Stored items
╭──

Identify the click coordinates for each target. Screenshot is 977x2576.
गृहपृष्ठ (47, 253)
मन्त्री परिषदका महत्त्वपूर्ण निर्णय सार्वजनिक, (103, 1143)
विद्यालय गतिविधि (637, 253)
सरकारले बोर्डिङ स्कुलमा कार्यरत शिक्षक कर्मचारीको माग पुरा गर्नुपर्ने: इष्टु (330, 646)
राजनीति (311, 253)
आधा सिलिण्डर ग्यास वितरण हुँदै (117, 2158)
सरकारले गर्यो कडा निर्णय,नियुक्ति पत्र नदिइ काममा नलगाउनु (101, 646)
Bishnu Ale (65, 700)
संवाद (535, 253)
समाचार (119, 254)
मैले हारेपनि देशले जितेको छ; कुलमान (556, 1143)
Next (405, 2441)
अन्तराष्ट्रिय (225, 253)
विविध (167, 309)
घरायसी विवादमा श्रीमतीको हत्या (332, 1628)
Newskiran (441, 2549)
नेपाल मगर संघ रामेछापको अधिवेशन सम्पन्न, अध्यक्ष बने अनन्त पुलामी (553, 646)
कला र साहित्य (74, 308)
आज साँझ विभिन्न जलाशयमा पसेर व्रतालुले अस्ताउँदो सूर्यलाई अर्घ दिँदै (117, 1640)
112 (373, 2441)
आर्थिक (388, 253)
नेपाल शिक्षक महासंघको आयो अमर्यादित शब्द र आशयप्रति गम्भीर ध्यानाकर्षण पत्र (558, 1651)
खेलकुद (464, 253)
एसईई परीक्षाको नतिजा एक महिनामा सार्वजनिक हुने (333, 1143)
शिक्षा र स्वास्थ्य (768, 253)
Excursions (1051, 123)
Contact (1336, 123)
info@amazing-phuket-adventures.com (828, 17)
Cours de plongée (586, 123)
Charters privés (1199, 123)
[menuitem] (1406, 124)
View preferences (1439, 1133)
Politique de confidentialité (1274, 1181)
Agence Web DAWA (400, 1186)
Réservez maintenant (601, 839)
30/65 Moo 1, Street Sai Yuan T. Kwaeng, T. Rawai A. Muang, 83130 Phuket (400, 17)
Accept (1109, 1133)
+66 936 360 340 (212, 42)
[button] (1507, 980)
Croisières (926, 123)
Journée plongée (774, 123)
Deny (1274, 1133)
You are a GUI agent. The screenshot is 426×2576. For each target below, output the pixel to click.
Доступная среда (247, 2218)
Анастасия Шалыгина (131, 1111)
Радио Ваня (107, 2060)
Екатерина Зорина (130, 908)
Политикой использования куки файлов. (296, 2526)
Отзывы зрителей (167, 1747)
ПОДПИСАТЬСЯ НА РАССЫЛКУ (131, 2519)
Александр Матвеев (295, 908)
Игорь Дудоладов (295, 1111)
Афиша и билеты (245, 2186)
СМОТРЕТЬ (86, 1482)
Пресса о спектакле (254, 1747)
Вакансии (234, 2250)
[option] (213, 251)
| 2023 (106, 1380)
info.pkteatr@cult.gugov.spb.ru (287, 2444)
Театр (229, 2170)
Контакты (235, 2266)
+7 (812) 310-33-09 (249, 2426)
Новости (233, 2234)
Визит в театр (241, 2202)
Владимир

╰──

What is being asked:
Go through the records above and retype each one exactly.

Response area:
Identify the click coordinates for each target. Screenshot is 977x2576.
गृहपृष्ठ (47, 253)
मन्त्री परिषदका महत्त्वपूर्ण निर्णय सार्वजनिक, (103, 1143)
विद्यालय गतिविधि (637, 253)
सरकारले बोर्डिङ स्कुलमा कार्यरत शिक्षक कर्मचारीको माग पुरा गर्नुपर्ने: इष्टु (330, 646)
राजनीति (311, 253)
आधा सिलिण्डर ग्यास वितरण हुँदै (117, 2158)
सरकारले गर्यो कडा निर्णय,नियुक्ति पत्र नदिइ काममा नलगाउनु (101, 646)
Bishnu Ale (65, 700)
संवाद (535, 253)
समाचार (119, 254)
मैले हारेपनि देशले जितेको छ; कुलमान (556, 1143)
Next (405, 2441)
अन्तराष्ट्रिय (225, 253)
विविध (167, 309)
घरायसी विवादमा श्रीमतीको हत्या (332, 1628)
Newskiran (441, 2549)
नेपाल मगर संघ रामेछापको अधिवेशन सम्पन्न, अध्यक्ष बने अनन्त पुलामी (553, 646)
कला र साहित्य (74, 308)
आज साँझ विभिन्न जलाशयमा पसेर व्रतालुले अस्ताउँदो सूर्यलाई अर्घ दिँदै (117, 1640)
112 (373, 2441)
आर्थिक (388, 253)
नेपाल शिक्षक महासंघको आयो अमर्यादित शब्द र आशयप्रति गम्भीर ध्यानाकर्षण पत्र (558, 1651)
खेलकुद (464, 253)
एसईई परीक्षाको नतिजा एक महिनामा सार्वजनिक हुने (333, 1143)
शिक्षा र स्वास्थ्य (768, 253)
Excursions (1051, 123)
Contact (1336, 123)
info@amazing-phuket-adventures.com (828, 17)
Cours de plongée (586, 123)
Charters privés (1199, 123)
[menuitem] (1406, 124)
View preferences (1439, 1133)
Politique de confidentialité (1274, 1181)
Agence Web DAWA (400, 1186)
Réservez maintenant (601, 839)
30/65 Moo 1, Street Sai Yuan T. Kwaeng, T. Rawai A. Muang, 83130 Phuket (400, 17)
Accept (1109, 1133)
+66 936 360 340 (212, 42)
[button] (1507, 980)
Croisières (926, 123)
Journée plongée (774, 123)
Deny (1274, 1133)
You are a GUI agent. The screenshot is 426×2576. For each target below, output the pixel to click.
Доступная среда (247, 2218)
Анастасия Шалыгина (131, 1111)
Радио Ваня (107, 2060)
Екатерина Зорина (130, 908)
Политикой использования куки файлов. (296, 2526)
Отзывы зрителей (167, 1747)
ПОДПИСАТЬСЯ НА РАССЫЛКУ (131, 2519)
Александр Матвеев (295, 908)
Игорь Дудоладов (295, 1111)
Афиша и билеты (245, 2186)
СМОТРЕТЬ (86, 1482)
Пресса о спектакле (254, 1747)
Вакансии (234, 2250)
[option] (213, 251)
| 2023 (106, 1380)
info.pkteatr@cult.gugov.spb.ru (287, 2444)
Театр (229, 2170)
Контакты (235, 2266)
+7 (812) 310-33-09 (249, 2426)
Новости (233, 2234)
Визит в театр (241, 2202)
Владимир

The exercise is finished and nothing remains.